Wednesday, December 21, 2011

Internet creating havoc for judges and jurors

This is a troubling time when it comes to the use of the Internet in the courtroom. Faced with rapidly changing technology, judges are struggling to keep jurors from getting and spreading information about current cases online, reported Stateline. Doing online research on the defendant’s criminal record or consulting Facebook friends on a vote for sentencing might seem acceptable to some jurors, but it violates the oath “to base your verdict solely upon the evidence” as presented in the courtroom.

Internet research and communication in many cases is not malicious: Jurors may be driven by the desire to make sure they understand all the facts and definitions of complex legal terms. “Jurors are instructed in a number of ways as to their supremacy in judging the facts,” said Michael Hoenig, a products liability lawyer and author of several law journal articles on jurors and Internet use, in an email to Stateline. “Such instructions may, despite admonitions against Internet forays, act to ‘empower’ and embolden jurors into ‘searching for the truth’ even outside the courtroom.”
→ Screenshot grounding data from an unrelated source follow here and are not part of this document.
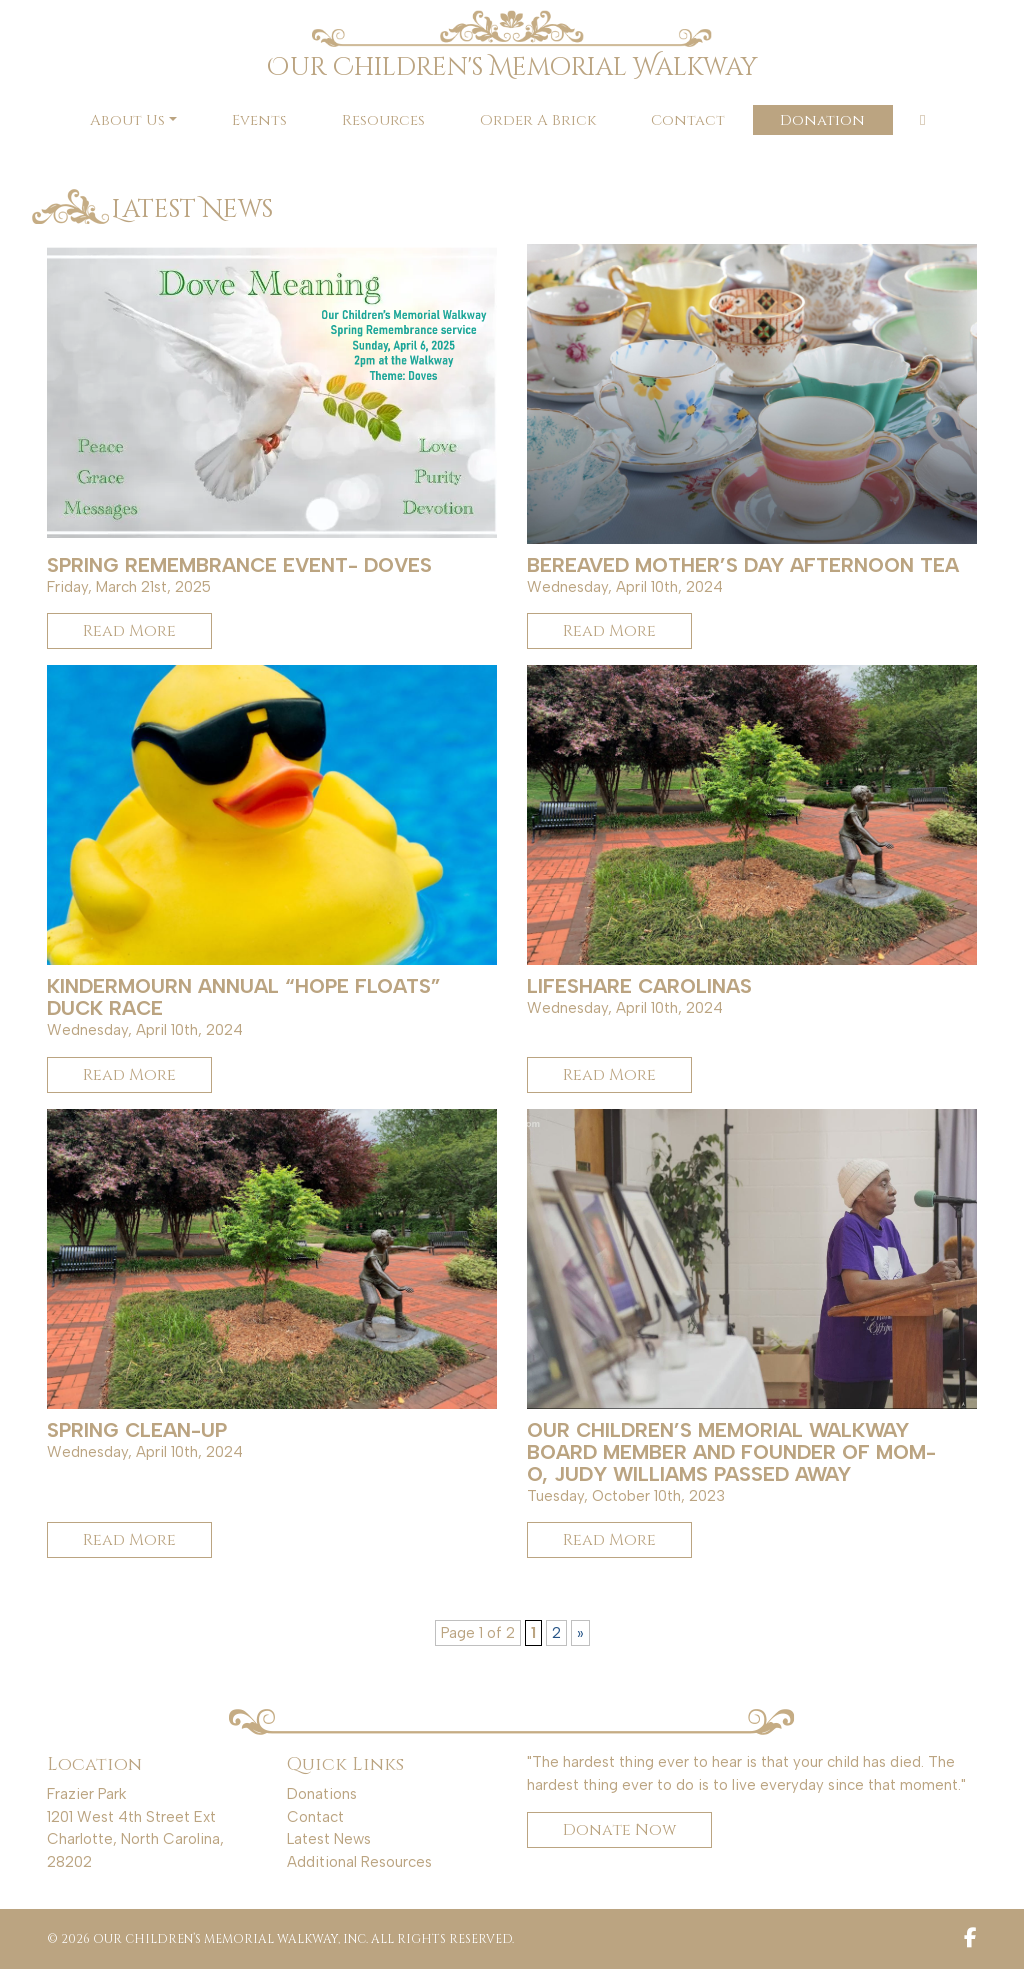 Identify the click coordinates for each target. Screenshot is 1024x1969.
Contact (688, 120)
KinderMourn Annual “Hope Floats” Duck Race (244, 997)
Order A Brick (538, 120)
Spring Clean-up (137, 1430)
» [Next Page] (580, 1633)
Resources (383, 120)
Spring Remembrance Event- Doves (239, 565)
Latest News (329, 1839)
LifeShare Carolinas (639, 986)
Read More (129, 631)
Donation (822, 120)
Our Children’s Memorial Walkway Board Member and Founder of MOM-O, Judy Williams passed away (731, 1452)
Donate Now (619, 1830)
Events (259, 120)
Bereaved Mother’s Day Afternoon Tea (743, 565)
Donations (322, 1794)
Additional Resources (359, 1862)
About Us (127, 120) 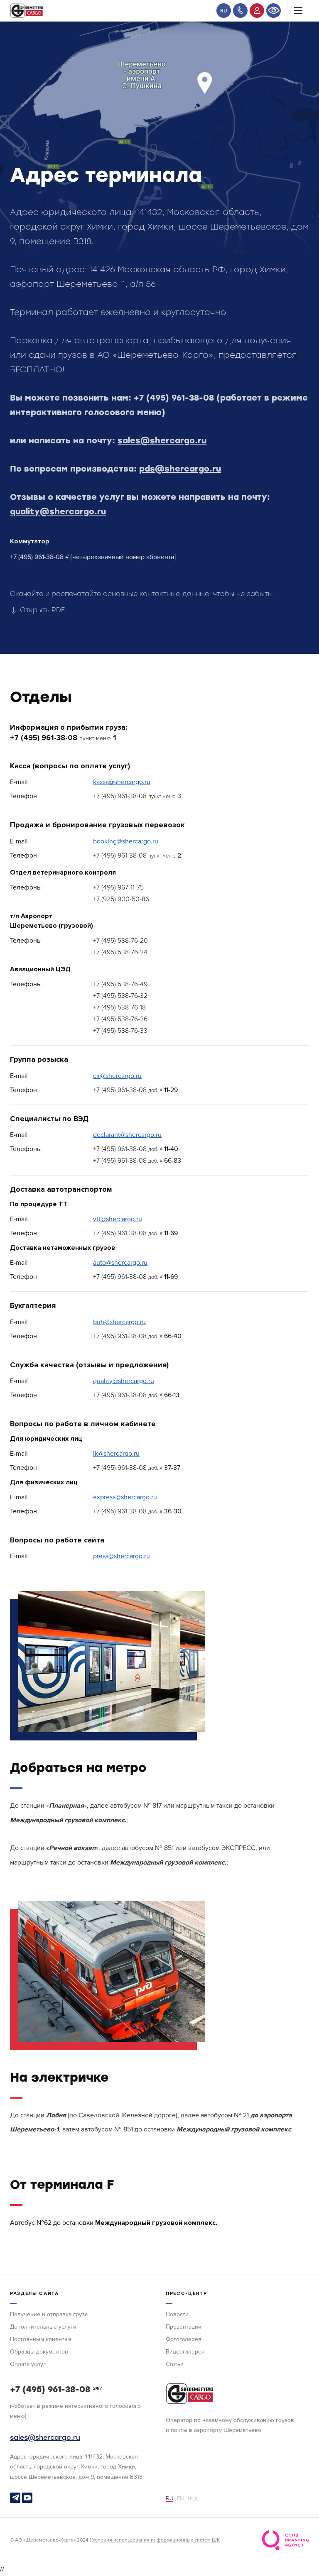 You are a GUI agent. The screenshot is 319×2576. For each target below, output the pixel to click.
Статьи (175, 2364)
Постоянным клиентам (40, 2339)
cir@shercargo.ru (117, 1076)
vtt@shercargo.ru (117, 1219)
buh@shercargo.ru (119, 1322)
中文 (193, 2498)
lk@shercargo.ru (116, 1453)
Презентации (183, 2326)
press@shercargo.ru (121, 1556)
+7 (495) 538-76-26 (120, 1019)
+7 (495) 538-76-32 (120, 996)
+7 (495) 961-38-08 (174, 398)
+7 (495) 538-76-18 (119, 1007)
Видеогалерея (185, 2351)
Even though a majority of states now prohibit Internet research or communication by jurors, studies have found that many jurors misconstrue the instructions or simply refuse to limit their Internet use during a trial. In a pilot study of 500 jurors across the country conducted by the National Center for State Courts (NCSC), researchers found that even after jurors had been instructed that they could not tweet, email, use Facebook, or communicate electronically with friends or family members about a case, one-third of respondents either didn’t understand or incorrectly understood what they could and couldn’t do when it came to using the Internet while acting as a juror, reported Stateline.